What to work on = Filter the records, keeping every line that has the string "Date".

Records =
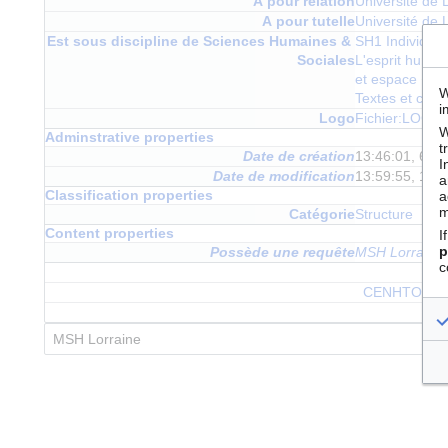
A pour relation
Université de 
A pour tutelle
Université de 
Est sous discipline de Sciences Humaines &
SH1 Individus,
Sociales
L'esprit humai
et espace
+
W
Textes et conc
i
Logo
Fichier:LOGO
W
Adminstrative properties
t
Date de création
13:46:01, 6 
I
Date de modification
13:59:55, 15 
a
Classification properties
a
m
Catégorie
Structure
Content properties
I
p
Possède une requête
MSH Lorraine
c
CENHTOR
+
...
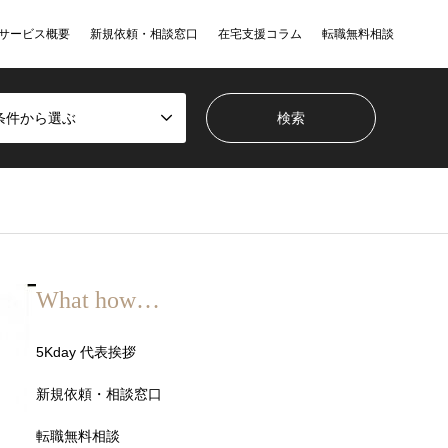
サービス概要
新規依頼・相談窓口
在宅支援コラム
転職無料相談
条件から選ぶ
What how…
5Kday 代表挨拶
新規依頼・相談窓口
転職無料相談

Expected answer =
Date de création
Date de modification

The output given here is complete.